Need specific references to the hardware interrupt latency for the ARMv8 Cortex-A53. interrupt latency from when an interrupt is triggered to when the ISR is initially invoked, but not including operating system, kernel, or application latency.
I understand. Allow me to explain the use case. We have a hard real time constraint of no more than 1 microsecond latency for the ARMv8 Cortex-A53 from a customer. Of course, using an FPGA/DSP design the customer can reach this goal, but the end customer wants us to demonstrate this can be accomplished on an LS1043A ARMv8 Cortex-A53 MCU without an FPGA/DSP solution since they are encountering undesirable latency with their FPGA/DSP solution that currently exists.
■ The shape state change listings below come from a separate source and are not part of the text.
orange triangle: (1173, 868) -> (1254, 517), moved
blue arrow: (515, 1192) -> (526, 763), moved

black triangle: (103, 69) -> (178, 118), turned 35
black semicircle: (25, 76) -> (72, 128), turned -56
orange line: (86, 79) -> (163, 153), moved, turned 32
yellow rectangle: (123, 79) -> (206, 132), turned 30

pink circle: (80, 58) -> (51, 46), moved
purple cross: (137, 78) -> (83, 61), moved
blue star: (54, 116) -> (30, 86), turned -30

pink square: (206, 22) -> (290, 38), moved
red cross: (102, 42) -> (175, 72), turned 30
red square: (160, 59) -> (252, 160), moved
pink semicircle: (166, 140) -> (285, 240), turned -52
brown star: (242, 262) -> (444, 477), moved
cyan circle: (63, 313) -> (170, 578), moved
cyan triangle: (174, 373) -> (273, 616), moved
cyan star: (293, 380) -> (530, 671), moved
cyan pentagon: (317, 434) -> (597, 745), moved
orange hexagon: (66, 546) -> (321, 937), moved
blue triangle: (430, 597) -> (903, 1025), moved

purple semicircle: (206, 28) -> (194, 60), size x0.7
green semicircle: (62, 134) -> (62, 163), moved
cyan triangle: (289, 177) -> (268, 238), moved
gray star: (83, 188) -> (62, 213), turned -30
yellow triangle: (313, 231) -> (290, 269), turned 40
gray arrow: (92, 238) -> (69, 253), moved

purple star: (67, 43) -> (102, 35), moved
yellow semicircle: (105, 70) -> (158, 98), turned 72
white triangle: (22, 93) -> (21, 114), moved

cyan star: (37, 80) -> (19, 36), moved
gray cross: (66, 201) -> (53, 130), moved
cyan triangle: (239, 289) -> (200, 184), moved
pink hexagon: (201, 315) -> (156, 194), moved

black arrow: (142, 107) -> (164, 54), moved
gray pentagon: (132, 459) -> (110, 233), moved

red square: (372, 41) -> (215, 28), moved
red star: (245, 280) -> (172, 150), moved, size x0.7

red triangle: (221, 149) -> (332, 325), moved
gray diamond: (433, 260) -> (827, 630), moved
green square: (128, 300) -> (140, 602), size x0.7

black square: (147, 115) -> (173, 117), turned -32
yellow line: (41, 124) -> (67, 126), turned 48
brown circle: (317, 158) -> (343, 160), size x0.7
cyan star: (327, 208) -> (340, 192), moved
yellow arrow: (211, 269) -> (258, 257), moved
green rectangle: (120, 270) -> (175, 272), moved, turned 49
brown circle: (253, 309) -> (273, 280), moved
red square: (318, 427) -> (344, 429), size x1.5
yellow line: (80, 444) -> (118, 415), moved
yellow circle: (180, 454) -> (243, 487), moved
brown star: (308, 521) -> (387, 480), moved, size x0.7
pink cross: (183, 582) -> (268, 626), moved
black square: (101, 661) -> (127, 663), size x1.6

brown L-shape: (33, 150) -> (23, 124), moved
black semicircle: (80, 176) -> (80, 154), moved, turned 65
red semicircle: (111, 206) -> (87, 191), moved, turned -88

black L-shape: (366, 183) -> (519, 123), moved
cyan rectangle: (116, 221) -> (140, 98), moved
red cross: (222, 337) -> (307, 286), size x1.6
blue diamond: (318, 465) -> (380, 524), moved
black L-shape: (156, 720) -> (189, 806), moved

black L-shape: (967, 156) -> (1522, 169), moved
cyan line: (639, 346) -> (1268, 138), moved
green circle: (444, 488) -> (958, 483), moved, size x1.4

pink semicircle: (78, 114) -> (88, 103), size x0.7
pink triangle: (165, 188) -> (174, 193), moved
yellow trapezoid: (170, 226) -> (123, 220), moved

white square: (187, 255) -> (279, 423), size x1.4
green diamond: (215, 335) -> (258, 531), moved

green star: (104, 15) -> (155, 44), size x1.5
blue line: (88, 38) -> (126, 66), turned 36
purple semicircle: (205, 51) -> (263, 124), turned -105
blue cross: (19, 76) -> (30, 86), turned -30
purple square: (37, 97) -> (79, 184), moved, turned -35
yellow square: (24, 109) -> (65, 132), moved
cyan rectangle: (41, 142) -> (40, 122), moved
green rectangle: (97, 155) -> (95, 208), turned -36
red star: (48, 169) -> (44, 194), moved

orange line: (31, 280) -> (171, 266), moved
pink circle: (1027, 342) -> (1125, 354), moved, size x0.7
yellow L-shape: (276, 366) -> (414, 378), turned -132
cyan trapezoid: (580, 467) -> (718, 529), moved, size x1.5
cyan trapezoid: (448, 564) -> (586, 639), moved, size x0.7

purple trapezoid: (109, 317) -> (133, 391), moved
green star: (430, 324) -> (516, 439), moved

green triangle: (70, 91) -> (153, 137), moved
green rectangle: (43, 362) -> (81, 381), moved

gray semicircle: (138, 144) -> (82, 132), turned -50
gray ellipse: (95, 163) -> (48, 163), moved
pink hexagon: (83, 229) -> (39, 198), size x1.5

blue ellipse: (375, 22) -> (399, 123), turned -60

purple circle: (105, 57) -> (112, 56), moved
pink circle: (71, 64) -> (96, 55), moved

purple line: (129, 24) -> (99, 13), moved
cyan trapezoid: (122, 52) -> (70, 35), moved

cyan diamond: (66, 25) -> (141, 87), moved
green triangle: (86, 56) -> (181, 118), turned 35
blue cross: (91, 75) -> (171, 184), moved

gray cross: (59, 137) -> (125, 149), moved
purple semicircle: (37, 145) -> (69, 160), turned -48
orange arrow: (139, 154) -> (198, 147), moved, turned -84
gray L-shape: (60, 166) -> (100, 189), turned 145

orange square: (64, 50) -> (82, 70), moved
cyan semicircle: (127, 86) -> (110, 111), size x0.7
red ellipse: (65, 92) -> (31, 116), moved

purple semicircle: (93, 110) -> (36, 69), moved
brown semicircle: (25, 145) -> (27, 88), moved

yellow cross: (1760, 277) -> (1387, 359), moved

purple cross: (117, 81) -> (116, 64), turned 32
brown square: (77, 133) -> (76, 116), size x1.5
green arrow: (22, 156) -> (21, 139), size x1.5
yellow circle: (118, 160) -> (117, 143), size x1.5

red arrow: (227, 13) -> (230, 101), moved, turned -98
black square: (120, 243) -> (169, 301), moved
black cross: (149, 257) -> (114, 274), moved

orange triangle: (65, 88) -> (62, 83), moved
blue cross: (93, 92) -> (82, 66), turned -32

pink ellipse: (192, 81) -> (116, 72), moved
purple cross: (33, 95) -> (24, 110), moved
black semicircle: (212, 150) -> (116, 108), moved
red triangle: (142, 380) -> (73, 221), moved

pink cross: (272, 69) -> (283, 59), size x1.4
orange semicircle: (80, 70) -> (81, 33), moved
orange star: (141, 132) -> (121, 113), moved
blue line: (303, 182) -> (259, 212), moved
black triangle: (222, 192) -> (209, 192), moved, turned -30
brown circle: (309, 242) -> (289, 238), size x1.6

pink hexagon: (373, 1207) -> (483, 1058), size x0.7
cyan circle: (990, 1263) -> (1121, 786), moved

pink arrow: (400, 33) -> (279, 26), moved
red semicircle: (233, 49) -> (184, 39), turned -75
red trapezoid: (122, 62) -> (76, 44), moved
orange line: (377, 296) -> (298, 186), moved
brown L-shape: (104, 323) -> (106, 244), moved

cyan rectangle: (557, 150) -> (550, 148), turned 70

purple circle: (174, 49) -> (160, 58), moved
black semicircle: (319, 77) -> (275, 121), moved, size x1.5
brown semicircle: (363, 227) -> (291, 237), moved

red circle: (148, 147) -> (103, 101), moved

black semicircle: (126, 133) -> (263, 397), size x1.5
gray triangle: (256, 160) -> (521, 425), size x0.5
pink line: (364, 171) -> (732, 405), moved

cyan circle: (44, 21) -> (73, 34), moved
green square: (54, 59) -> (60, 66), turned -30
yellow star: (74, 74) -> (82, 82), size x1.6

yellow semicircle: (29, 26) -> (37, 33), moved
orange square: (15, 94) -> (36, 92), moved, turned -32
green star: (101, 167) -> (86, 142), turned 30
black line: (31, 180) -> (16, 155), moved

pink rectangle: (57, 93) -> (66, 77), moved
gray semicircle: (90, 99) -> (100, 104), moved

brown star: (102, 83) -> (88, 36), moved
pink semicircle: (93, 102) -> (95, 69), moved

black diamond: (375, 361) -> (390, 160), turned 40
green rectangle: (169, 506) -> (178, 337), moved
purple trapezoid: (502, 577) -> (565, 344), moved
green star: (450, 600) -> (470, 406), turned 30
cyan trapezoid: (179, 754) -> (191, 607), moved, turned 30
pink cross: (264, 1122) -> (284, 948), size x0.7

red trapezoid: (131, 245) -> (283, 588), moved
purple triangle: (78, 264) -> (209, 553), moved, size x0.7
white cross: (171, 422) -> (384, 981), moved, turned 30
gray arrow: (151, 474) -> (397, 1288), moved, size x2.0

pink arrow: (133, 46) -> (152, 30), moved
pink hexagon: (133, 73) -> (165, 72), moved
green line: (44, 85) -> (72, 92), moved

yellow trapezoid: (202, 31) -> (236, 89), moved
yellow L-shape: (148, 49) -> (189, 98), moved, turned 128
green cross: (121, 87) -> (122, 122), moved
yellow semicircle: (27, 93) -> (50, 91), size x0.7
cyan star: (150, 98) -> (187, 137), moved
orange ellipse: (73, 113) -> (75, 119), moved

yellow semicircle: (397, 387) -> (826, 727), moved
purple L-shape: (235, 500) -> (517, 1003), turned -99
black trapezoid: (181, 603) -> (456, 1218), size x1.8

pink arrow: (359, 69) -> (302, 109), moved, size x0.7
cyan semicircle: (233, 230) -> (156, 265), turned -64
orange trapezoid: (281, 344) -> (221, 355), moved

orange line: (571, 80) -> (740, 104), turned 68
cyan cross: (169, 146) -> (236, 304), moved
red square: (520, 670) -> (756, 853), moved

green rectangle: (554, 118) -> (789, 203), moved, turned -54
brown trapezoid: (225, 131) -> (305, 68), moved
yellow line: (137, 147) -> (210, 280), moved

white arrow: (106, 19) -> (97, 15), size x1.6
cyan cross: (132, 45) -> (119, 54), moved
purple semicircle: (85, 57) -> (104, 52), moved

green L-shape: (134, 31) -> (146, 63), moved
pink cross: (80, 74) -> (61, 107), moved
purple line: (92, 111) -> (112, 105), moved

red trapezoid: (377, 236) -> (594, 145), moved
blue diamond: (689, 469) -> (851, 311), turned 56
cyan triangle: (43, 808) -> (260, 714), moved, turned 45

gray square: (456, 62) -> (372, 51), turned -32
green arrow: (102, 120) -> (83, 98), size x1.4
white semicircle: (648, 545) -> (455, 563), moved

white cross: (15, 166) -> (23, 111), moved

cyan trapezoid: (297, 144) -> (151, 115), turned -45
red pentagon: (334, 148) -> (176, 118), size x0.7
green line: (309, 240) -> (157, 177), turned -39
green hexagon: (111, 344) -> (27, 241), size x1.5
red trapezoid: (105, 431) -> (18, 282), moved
And this latency is caused for a number of reasons, and they prefer to move their application to the MCU and off the FPGA/DSP in general.
Several options have been proposed to measure this latency. One is to service the interrupt using affinity on a dedicate core. The ISR is dedicated to a single core, all other interrupts are disabled preventing scheduling issues, and no context switches or kernel tasks will be allowed on that dedicated core. Essentially no other interrupts or context switches nor kernel tasks will be possible on the dedicated core, so no cache misses because of context switching etc., only an interrupt from the device can be serviced on that core. Another option is to attempt to move the ISR into a L2 cache and service the interrupt from the cache, and I'm not exactly sure how this latter option would be implemented at the moment.
So, the question would be, given the ISR is dedicated to a single core and the only interrupt on that core is servicing the ISR without any context switch, can we get below 1 microsecond latency with an ARMv8 Cortex-A53 architecture?
To what extent will we still have memory system effects and what would the memory system latency look like under this scenario? Realizing it depends on the complexity of the ISR, let’s suppose a basic read operation from the device.
This is what we are trying to ultimately measure both on vanilla Linux and using PREEMPT_RT with full pre-emption, using a dedicated core and/or the ISR in a L2 cache. In fact, measuring from the start of the interrupt to when the interrupt handler is initially invoked. Or, another possibility is measuring from U-boot on a uart to check only hardware interrupt latency with a 1 microsecond hard interrupt latency constraint, is this 1 microsecond possible?
It's a good question and I get where you are coming from, I'm not sure not sure there is a simple answer that we can give from the CPU point of view other than "empirically measure it on your platform". There are many different ARM chipset vendors with very different memory systems and cache sizes, and how the OS is configured will also impact this, so there isn't a neat single answer here.
Based on my past experience with Linux and phone chipsets my gut feel is that 1us seems rather tight for a realtime deadline on an A-profile core; assuming a 1GHz CPU frequency that's only 1000 cycles and you don't need much to go wrong in terms of cache or TLB misses to violate that.
If there are constraints you can play with your CPU partitioning then you may get close to this. If you dedicate a single core to running only the critical part of the interrupt handler so it stays inside the L1 cache and uTLB, and don't run anything else on that core then you can artificially encourage "good" cache hit rates, but that would involve not using that core for anything else and even then it will depend how much shared data you have (memory coherency will mean any shared cache lines may be pulled out of the L1 by other CPUs needing that cache line).
Keeping things hot in the L2 may be possible, but will depends on the size of the L2 vs the total size of code and data that is running on all CPUs. It's a shared cache across all of the cores, so other CPUs doing other work may push the critical stuff out of the L2 cache - so you're just playing with statistical improvement not guaranteed real-time performance.